Cumhuriyet'in bütün 'kutsal' metinlerinde "Yüce Türk Ulusu" denilen üstün kudretin iradesi bizim istediğimiz gibi tecelli etmedi, AKP kazandı diye, Meclis boykot edilmemelidir!
Meclis'in seçtiği Cumhurbaşkanı'na karşı 'vaziyet almak' doğru bir tavır olmaz!

Her şey normalleşmeli

Bu halk, bu yetmiş milyon, bu "taşralı, yoksul, karnını kaşıyan, haso, memo, faso fiso, ikinci sınıf" vatandaşlar çocuklarını şehit verirken ve çocuklarını şehit verdiklerinde "vatan sağ olsun" derken ne kadar saygıya layıksa, oy verirken de o kadar saygıya layıktır!

Bu "yüce ulusumuz", seçtiği insanların itilip kakılmasına nasıl karşı çıktığını yapılan kaç seçimde verdiği oylarla kaç defa ortaya koydu?!

Halk "bidon kafalı" olduğu için değil, aşağılanmayı reddetme onuruna sahip olduğu için!
Bertolt Brecht'in dediği gibi, "Halkı feshedelim, yöneticilerimiz yeni bir halk seçsin?!"
Mümkün mü bu?!

Karşılıklı saygıdan başka çıkar yolumuz yok!

Gerilim düşürülmeli, her şey normalleşmelidir.
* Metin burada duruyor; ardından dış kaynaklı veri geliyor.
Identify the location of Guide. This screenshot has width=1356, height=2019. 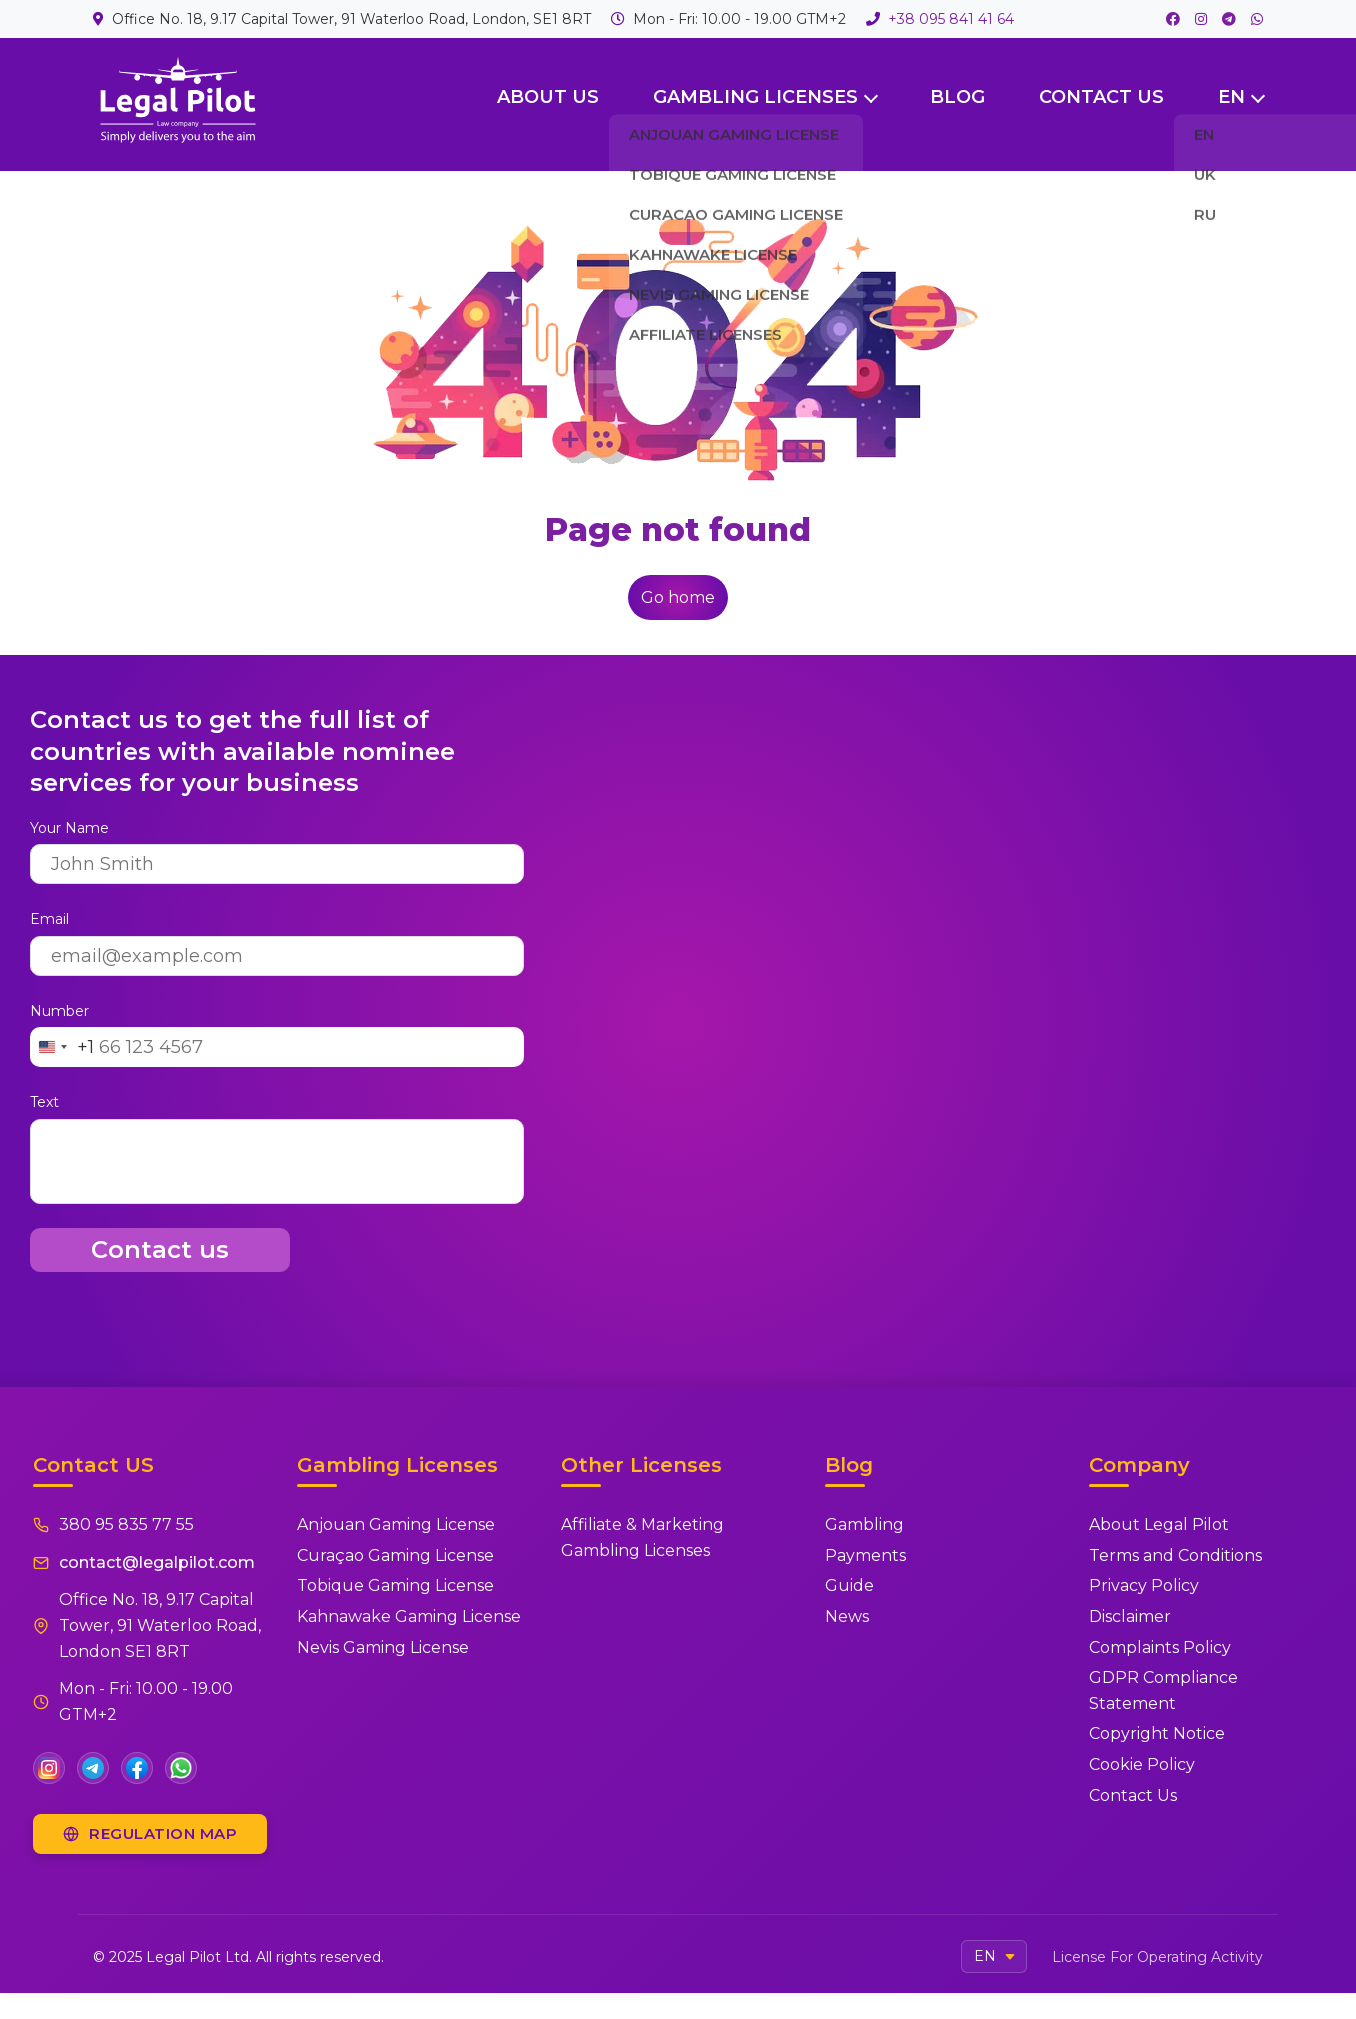
(849, 1585).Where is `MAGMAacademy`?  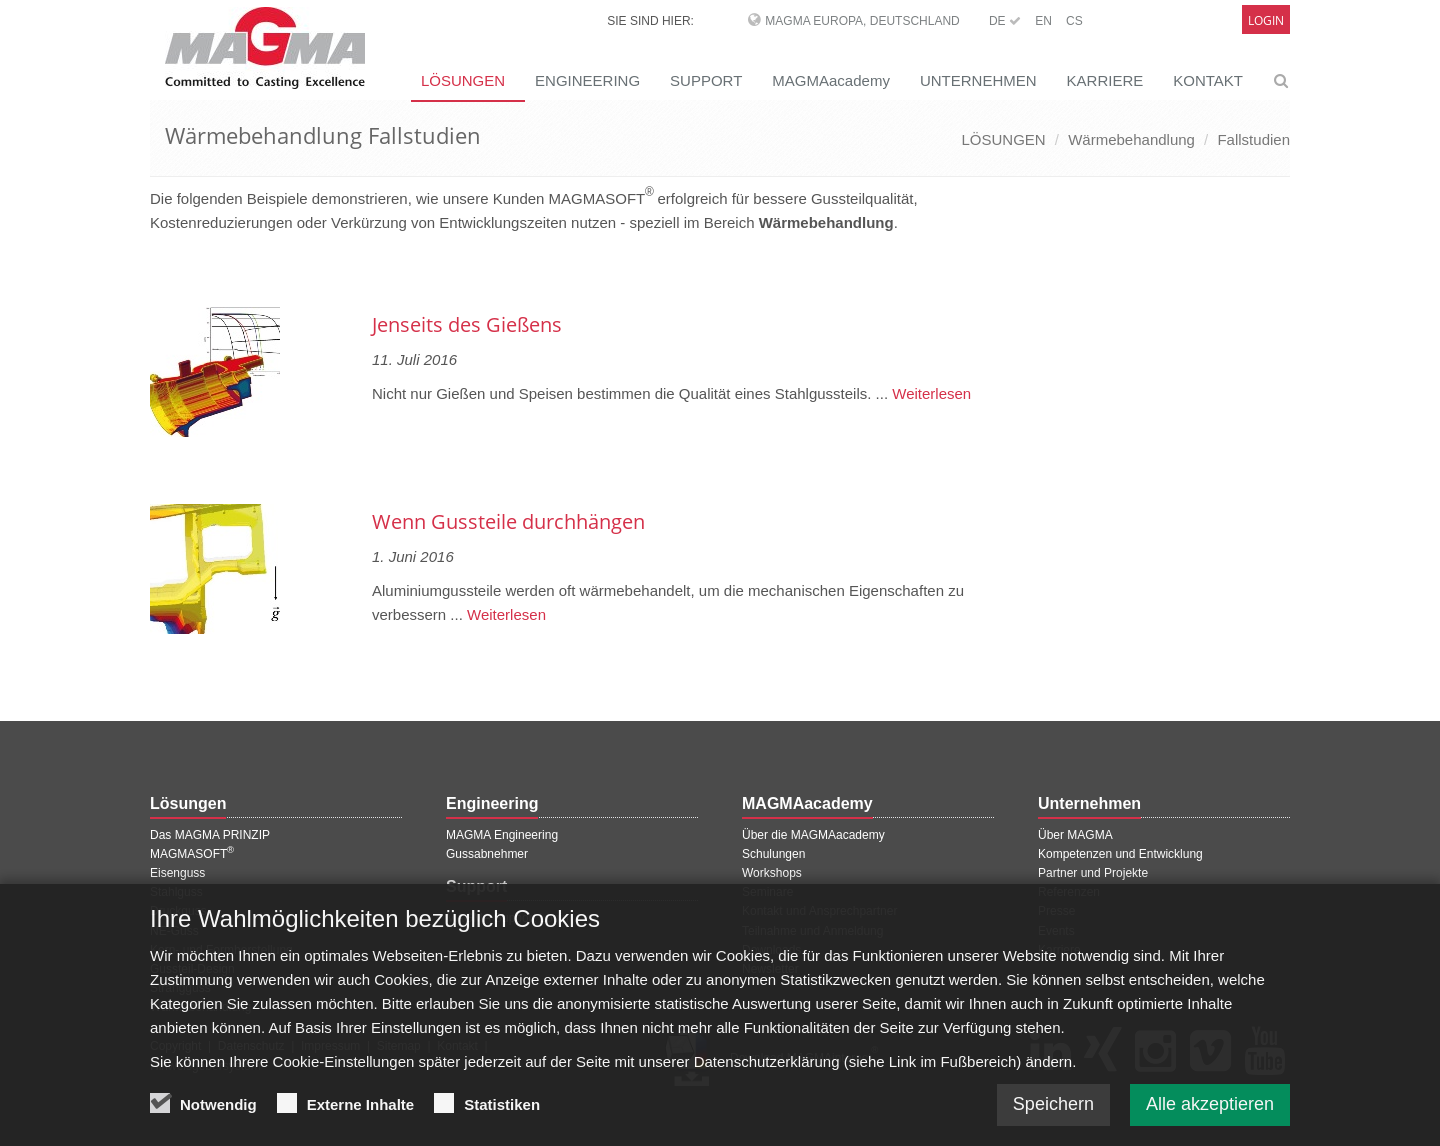
MAGMAacademy is located at coordinates (831, 80).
Sayın Cumhurbaşkanı Gül, ayırımcı tutumlardan özenle sakınmalı, ısrarla uzlaşıcı tavrını sürdürmeli, kaygıları gidermeye daima özen göstermelidir. Askerler de meramlarını Çankaya'daki olağan görüşmelerde anlatmalı, görüntülü tavırlardan sakınmalıdır.

Dünkü törenlerde askerler ile cumhurbaşkanı arasındaki ilişkilerin normalleşmeye başlamasının sevindirici işaretleri görüldü. Belli ki asker birkaç tavırla bu konudaki görüşünü ya da kanaatini belirtmiş oldu; artık normalleşme başladı...

Türkiye'yi krize sürükleyebilecek tavırlardan sakınma konusunda ben Cumhurbaşkanı'na da, askere de güveniyorum.